Bandeira Gullar dos Anjos




Bolha (leia o poema)


Vamos viver na bolha, Anarina. Deixarei aqui meus inimigos, levarei os livros, minha única riqueza. A vergonha vai comigo. Deixarás aqui tua filha, tua avó, teu marido, teu amante: esses que se abraçaram à escuridão e a ela continuam abraçados. Aqui ecoa quente a sandice dos bárbaros, sua truculência. Na bolha pode ser que, em momento de desentendimento, o tom de nossa voz se eleve e nos escapem uma ameaça ou outra, mas lá é a bolha, e os do nosso lado estarão deitados em berço esplêndido de ar. Vamos viver na bolha, Anarina.
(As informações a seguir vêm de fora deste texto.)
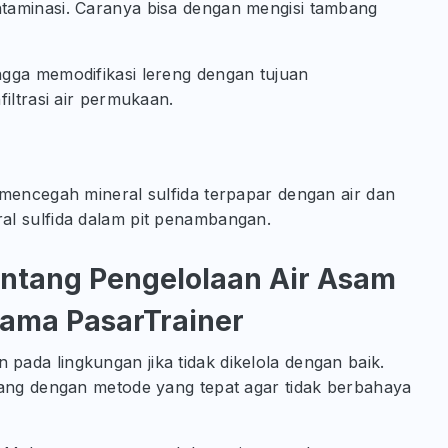
taminasi. Caranya bisa dengan mengisi tambang
gga memodifikasi lereng dengan tujuan
iltrasi air permukaan.
 mencegah mineral sulfida terpapar dengan air dan
al sulfida dalam pit penambangan.
ntang Pengelolaan Air Asam
sama PasarTrainer
ada lingkungan jika tidak dikelola dengan baik.
bang dengan metode yang tepat agar tidak berbahaya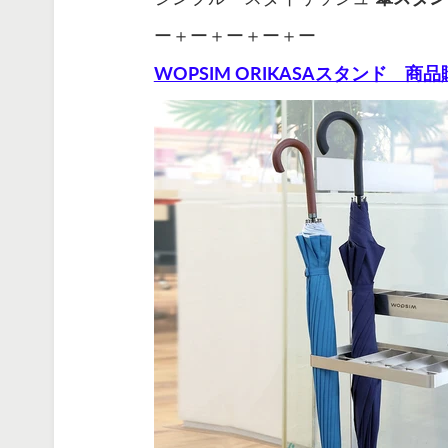
ー＋ー＋ー＋ー＋ー
WOPSIM ORIKASAスタンド 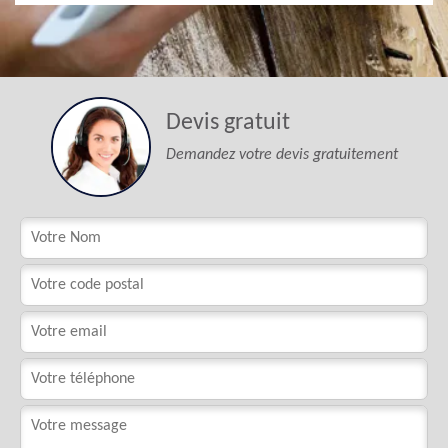
Devis gratuit
Demandez votre devis gratuitement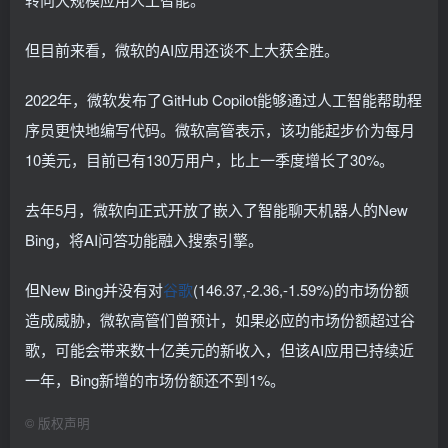
但目前来看，微软的AI应用还谈不上大获全胜。
2022年，微软发布了GitHub Copilot能够通过人工智能帮助程
序员更快地编写代码。微软高管表示，该功能起步价为每月
10美元，目前已有130万用户，比上一季度增长了30%。
去年5月，微软向正式开放了嵌入了智能聊天机器人的New
Bing，将AI问答功能融入搜索引擎。
但New Bing并没有对
谷歌
(146.37,-2.36,-1.59%)的市场份额
造成威胁，微软高管们曾预计，如果必应的市场份额超过谷
歌，可能会带来数十亿美元的新收入，但该AI应用已持续近
一年，Bing新增的市场份额还不到1%。
©
版权声明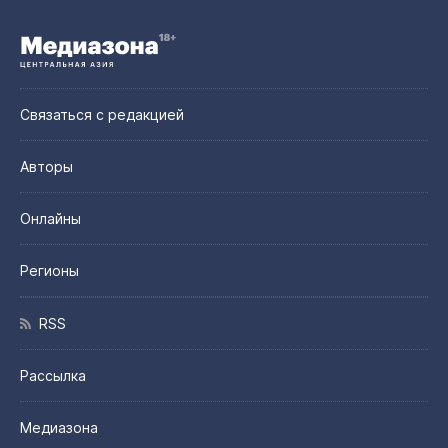
Связаться с редакцией
Авторы
Онлайны
Регионы
RSS
Рассылка
Медиазона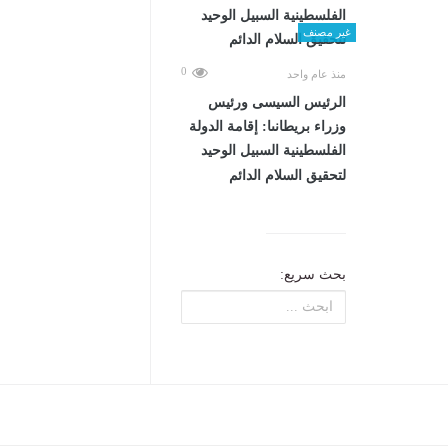
غير مصنف
0
منذ عام واحد
الرئيس السيسى ورئيس
وزراء بريطانىا: إقامة الدولة
الفلسطينية السبيل الوحيد
لتحقيق السلام الدائم
بحث سريع: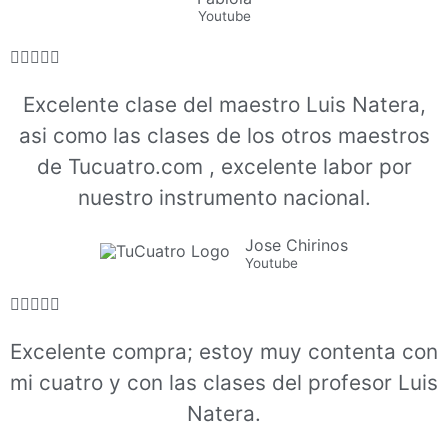
Youtube





Excelente clase del maestro Luis Natera,
asi como las clases de los otros maestros
de Tucuatro.com , excelente labor por
nuestro instrumento nacional.
Jose Chirinos
Youtube





Excelente compra; estoy muy contenta con
mi cuatro y con las clases del profesor Luis
Natera.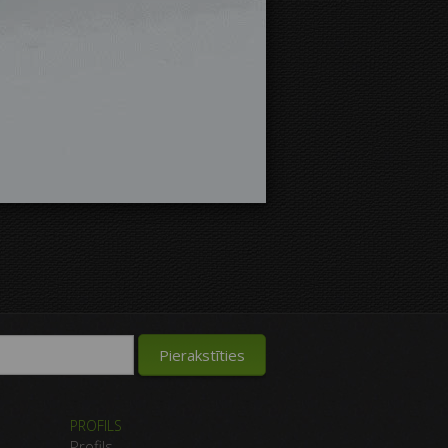
PROFILS
Profils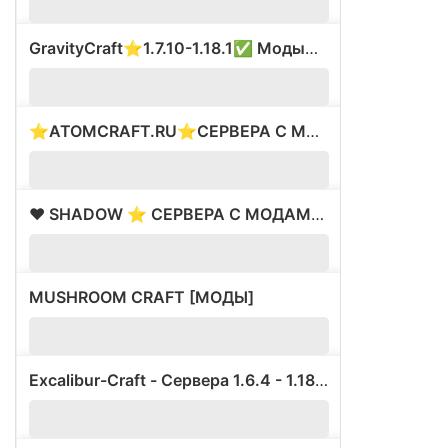
GravityCraft⭐1.7.10-1.18.1✅ Моды⭐Был ВАЙП⚡
?
1.
⭐ATOMCRAFT.RU⭐СЕРВЕРА С МОДАМИ⭐ВАЙП 28.02⭐
?
1.
❤️ SHADOW ⭐ СЕРВЕРА С МОДАМИ ✅ ВАЙП 16.05
?
1.
MUSHROOM CRAFT [МОДЫ]
?
1.
Excalibur-Craft - Сервера 1.6.4 - 1.18.1 с модами.
?
1.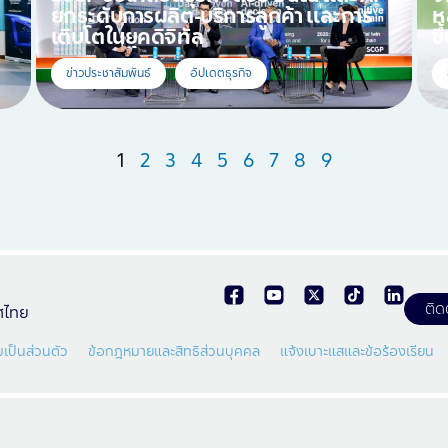
ยกระดับการผลิต-บริการลูกค้า และการ
ห
เติบโตในยุคดิจิทัล
ข
ข่าวประชาสัมพันธ์
อัปเดตธุรกิจ
1
2
3
4
5
6
7
8
9
ติด
ทศไทย
เป็นส่วนตัว
ข้อกฎหมายและสิทธิส่วนบุคคล
แจ้งเบาะแสและข้อร้องเรียน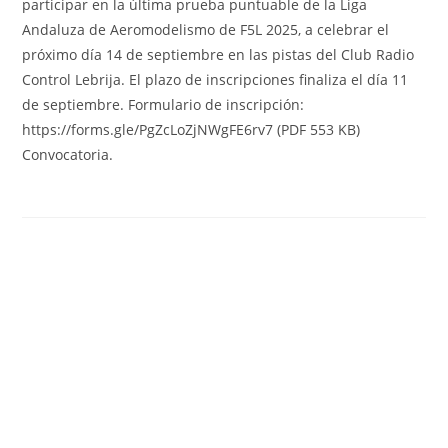
participar en la última prueba puntuable de la Liga
Andaluza de Aeromodelismo de F5L 2025, a celebrar el
próximo día 14 de septiembre en las pistas del Club Radio
Control Lebrija. El plazo de inscripciones finaliza el día 11
de septiembre. Formulario de inscripción:
https://forms.gle/PgZcLoZjNWgFE6rv7 (PDF 553 KB)
Convocatoria.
Quando dois e dois voltarem
a ser quatro (leia o poema)

Como dois e dois estão sob suspeição e já não se sabe se somam quatro, a vida se equilibra na corda bamba, vale ou não vale a pena? O pão, que era caro, caro está, e a liberdade, pequena que seja, anda acuada num beco sem saída. Teus olhos continuam claros, mas a catarata os tornou opacos, tua pele morena não pode mais com o sol, mesmo que o oceano seja, só de longe, azul e o fedor da lagoa chegue longe. Como um tempo de terror por trás da alegria me acena e a noite carrega o dia estúpido nas suas costas açoitadas, rezo para que dois e dois se acertem e voltem a somar quatro, pois desconfio que a vida vale a pena, esteja o pão a que preço estiver e desde que a pequena liberdade encontre a saída daquele beco.



Assim já nem tão íntimos  (leia o poema)


O formidável enterro de tua última quimera está sendo agorinha, e, como não nos espanta, a ingratidão, tua companheira inseparável, com suas garras de pantera, não terá te deixado só. Não posso desejar que te acostume à lama que te espera, na lama estamos todos, homens que, nesta terra miserável, moramos entre feras e, por inevitabilidade e necessidade, fera nos tornamos. Não te dou cigarro nem fósforo, o escarro é a véspera de outro escarro, o beijo secou, a mão não afaga, tudo agora é na base da pedra — da bala.